Turkey on Friday warned its citizens against travel to the U.S., saying Turks face the risk of arbitrary arrest and should take precautions if they do decide to travel.
The comments from the Turkish Foreign Ministry come after the U.S. Department of State this week made a similar warning to its citizens, saying Americans planning to visit Turkey should reconsider plans due to “terrorism and arbitrary detentions”.
Ties between Ankara and Washington, both NATO allies and members of the coalition against Islamic State, have been strained by the U.S. arrest and conviction of a Turkish banker in an Iran sanctions-busting case, a trial Turkey has dismissed as politically motivated.
“Turkish citizens traveling to the United States may be subjected to arbitrary detentions based on testimonies of unrespected sources,” the ministry said in a statement.

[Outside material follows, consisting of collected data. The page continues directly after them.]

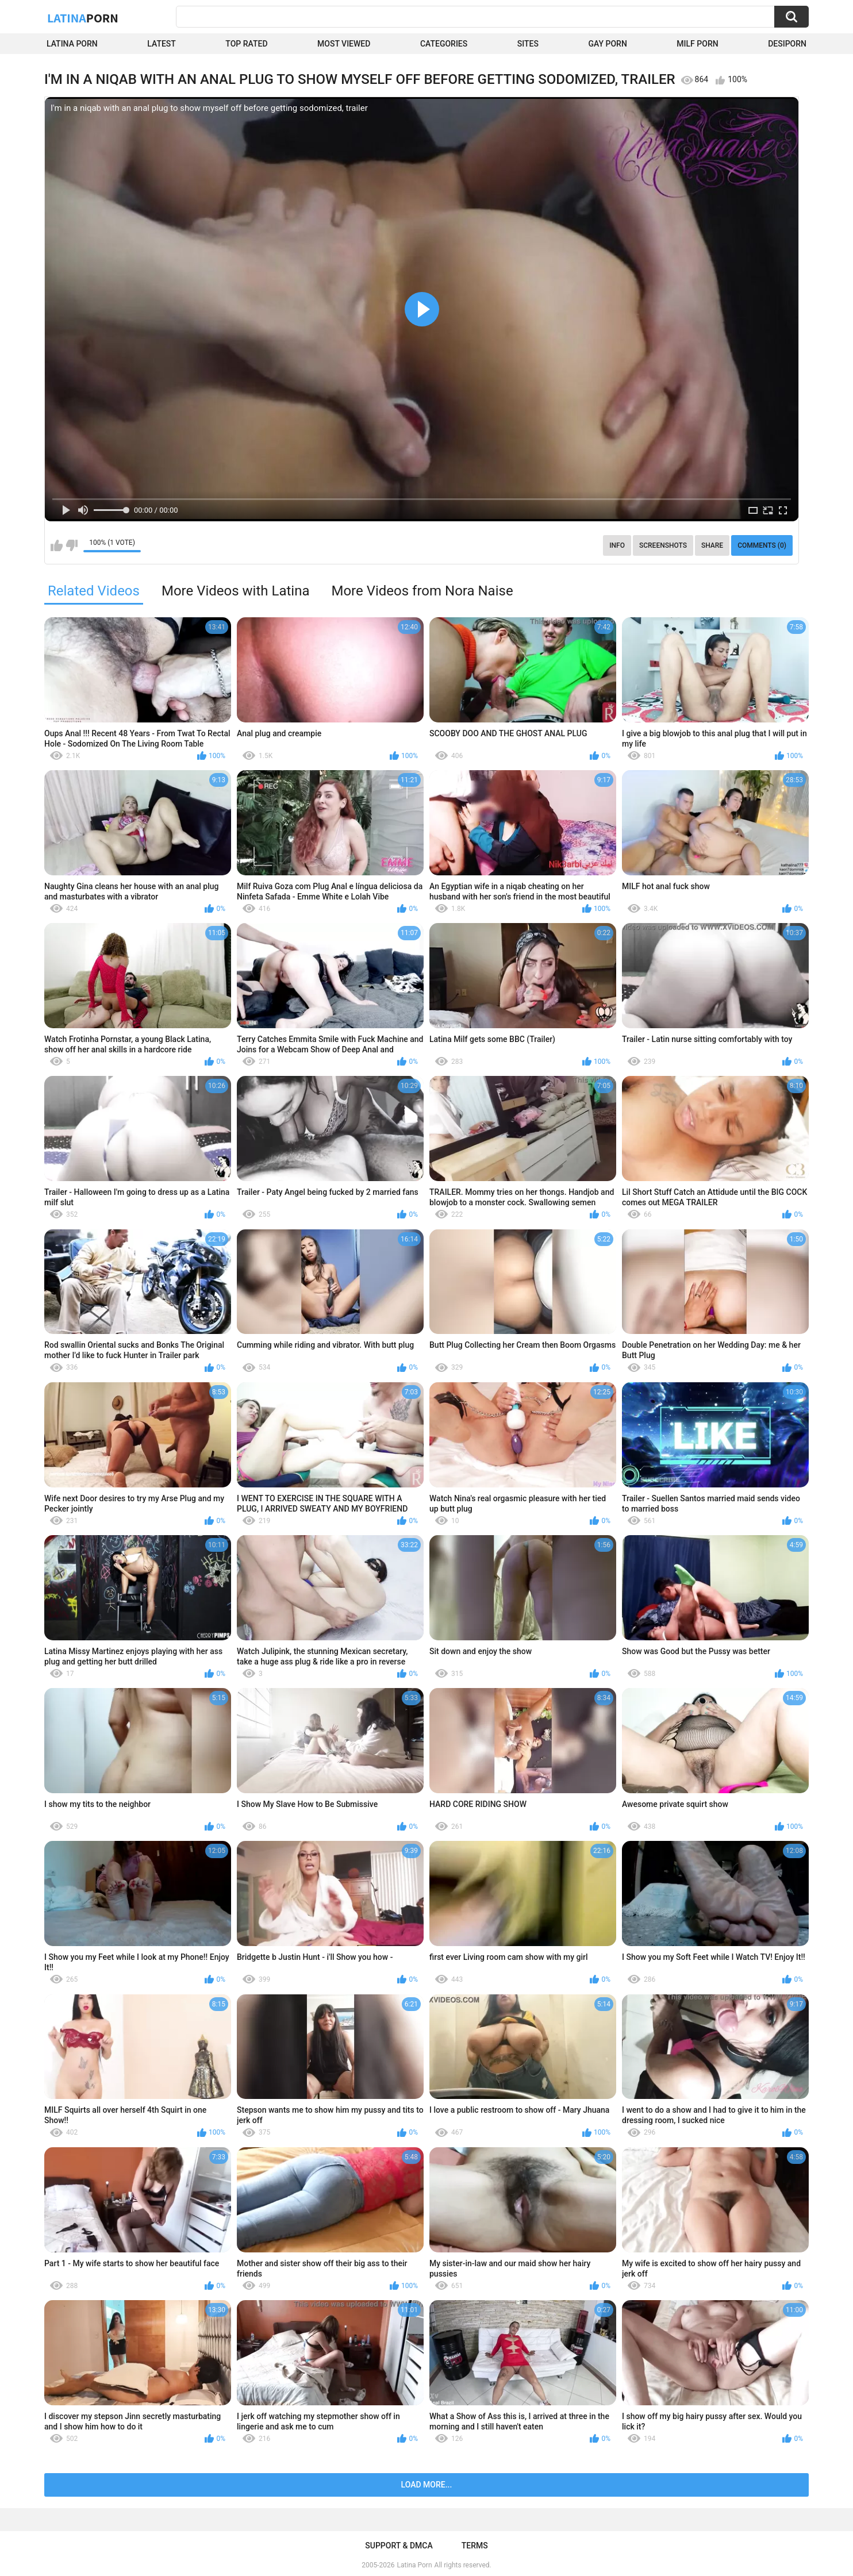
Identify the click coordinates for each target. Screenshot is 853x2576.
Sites (528, 43)
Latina (82, 18)
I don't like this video (72, 545)
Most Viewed (343, 43)
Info (617, 545)
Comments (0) (761, 545)
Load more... (426, 2484)
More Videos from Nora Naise (422, 591)
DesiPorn (787, 43)
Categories (443, 43)
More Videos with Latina (236, 591)
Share (712, 545)
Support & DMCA (398, 2545)
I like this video (57, 545)
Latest (161, 43)
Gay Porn (607, 43)
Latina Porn (72, 43)
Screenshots (663, 545)
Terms (475, 2545)
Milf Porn (697, 43)
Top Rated (246, 43)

Ankara has said that the case against the banker was based on false evidence and supported by the network of the cleric Fethullah Gulen, whom it blames for orchestrating a failed coup in 2016.
Gulen, who has lived in self-imposed exile in the U.S. since 1999, has denied the charges and condemned the coup.
The travel warning updates come after the U.S. and Turkey lifted all visa restrictions against each other in late December, ending a months-long visa dispute that began when Washington suspended visa services at its Turkish missions after two local employees of the U.S. consulate were detained on suspicion of links to the coup.